• **Task to complete**: Determine the number of lines in the data that include the word "para", and write only that number.

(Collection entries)
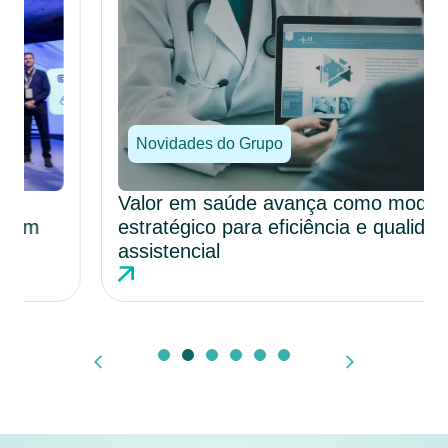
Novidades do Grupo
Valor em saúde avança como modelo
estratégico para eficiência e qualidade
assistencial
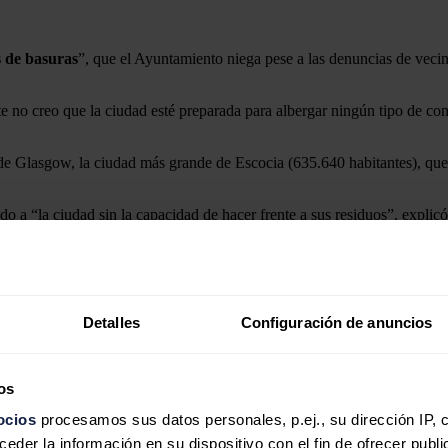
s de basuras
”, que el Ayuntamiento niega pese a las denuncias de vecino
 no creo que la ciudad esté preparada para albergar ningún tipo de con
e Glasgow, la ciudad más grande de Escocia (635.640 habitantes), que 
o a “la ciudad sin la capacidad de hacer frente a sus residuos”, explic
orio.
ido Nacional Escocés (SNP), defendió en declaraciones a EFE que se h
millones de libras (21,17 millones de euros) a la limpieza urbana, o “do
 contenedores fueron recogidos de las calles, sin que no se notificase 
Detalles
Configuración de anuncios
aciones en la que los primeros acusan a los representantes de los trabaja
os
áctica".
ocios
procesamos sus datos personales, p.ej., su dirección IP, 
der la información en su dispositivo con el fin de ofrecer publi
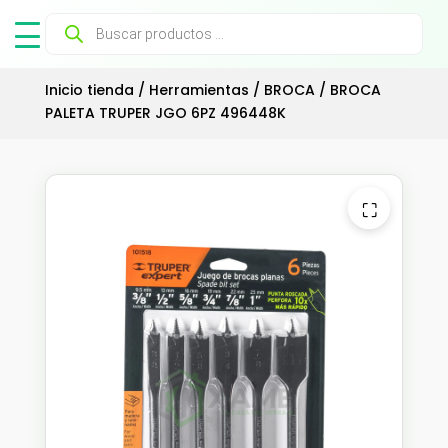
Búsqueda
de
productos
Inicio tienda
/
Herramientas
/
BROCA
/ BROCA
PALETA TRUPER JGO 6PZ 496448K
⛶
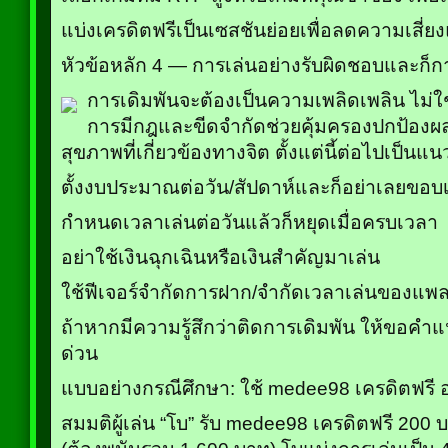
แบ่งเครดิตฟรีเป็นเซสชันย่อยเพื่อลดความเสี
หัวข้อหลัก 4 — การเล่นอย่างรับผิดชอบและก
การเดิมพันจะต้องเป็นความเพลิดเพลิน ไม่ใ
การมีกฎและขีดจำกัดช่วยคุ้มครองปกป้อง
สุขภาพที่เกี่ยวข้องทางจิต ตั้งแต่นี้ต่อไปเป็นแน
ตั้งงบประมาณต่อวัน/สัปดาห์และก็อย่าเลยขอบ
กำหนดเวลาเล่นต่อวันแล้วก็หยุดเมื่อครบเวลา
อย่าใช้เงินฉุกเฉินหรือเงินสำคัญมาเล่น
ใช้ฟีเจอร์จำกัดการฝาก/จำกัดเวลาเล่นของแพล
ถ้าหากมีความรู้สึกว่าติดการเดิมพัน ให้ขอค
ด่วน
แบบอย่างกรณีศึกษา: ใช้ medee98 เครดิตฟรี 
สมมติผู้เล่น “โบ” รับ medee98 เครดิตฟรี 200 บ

• **Answer for the task**: 2